*** EXCERPTED RECORDS ***

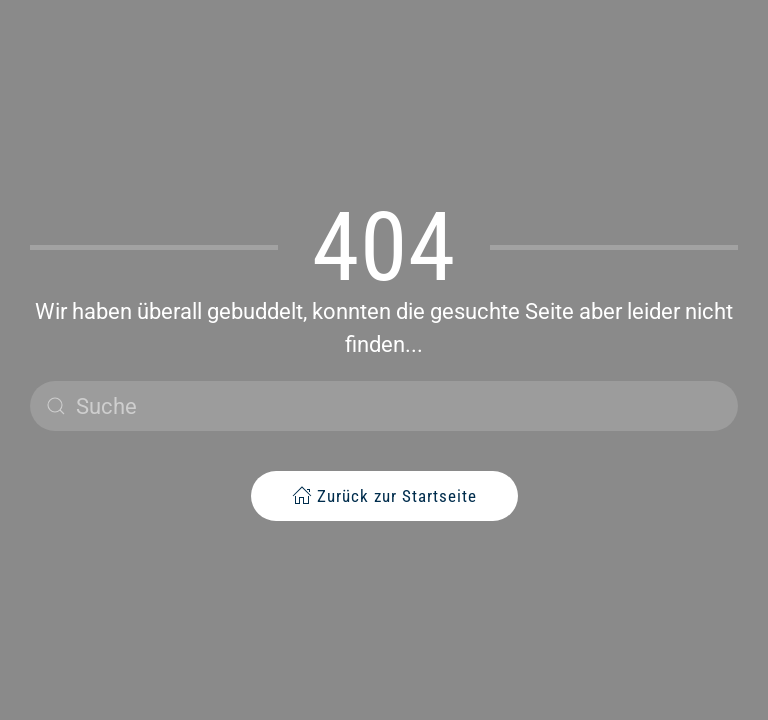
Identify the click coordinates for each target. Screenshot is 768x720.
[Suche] (384, 406)
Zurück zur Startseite (384, 495)
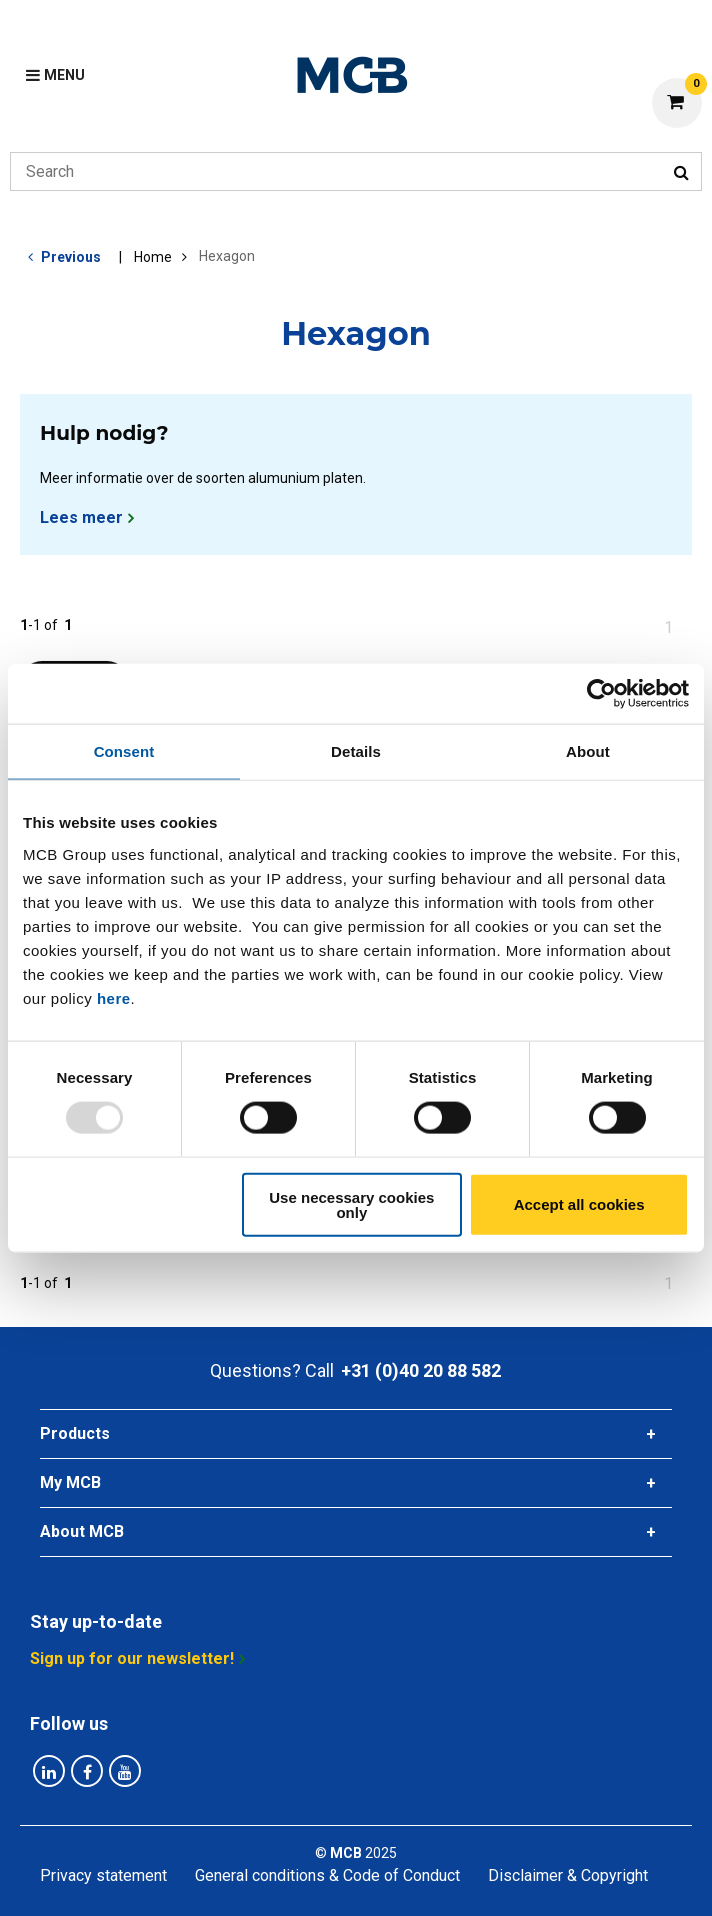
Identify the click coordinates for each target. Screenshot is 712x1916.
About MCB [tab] (82, 1531)
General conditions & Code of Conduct (327, 1875)
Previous (71, 257)
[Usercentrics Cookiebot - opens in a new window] (601, 694)
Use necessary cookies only (351, 1204)
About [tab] (588, 751)
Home (153, 257)
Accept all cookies (579, 1204)
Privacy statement (103, 1875)
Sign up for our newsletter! (132, 1658)
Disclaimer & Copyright (568, 1875)
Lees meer (81, 517)
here (114, 997)
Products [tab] (75, 1433)
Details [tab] (356, 751)
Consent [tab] (124, 751)
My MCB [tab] (70, 1482)
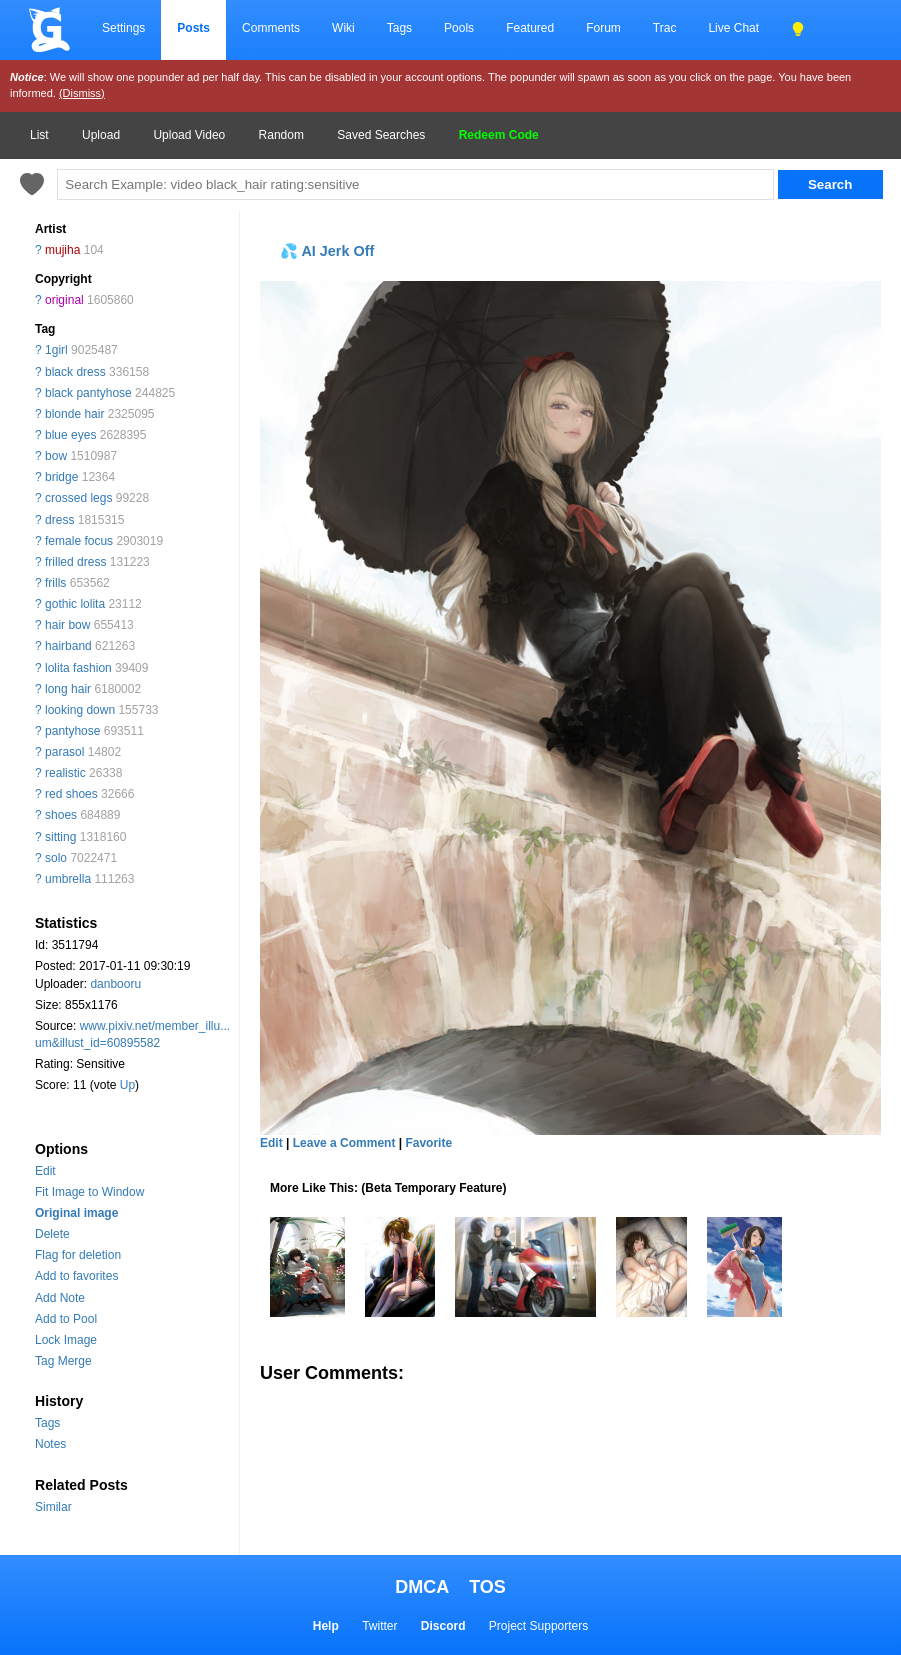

*** End of EXCERPTED RECORDS ***

#### DESCRIPTION OF THE TASK:
Where the line with "Use necessary cookies only (351, 1204)" appears in the entries above, begin there and restate every line to the end word for word, minus the pictures.

#### REPLY TO THE EXERCISE:
Use necessary cookies only (351, 1204)
About [tab] (588, 751)
Home (153, 257)
Accept all cookies (579, 1204)
Privacy statement (103, 1875)
Sign up for our newsletter! (132, 1658)
Disclaimer & Copyright (568, 1875)
Lees meer (81, 517)
here (114, 997)
Products [tab] (75, 1433)
Details [tab] (356, 751)
Consent [tab] (124, 751)
My MCB [tab] (70, 1482)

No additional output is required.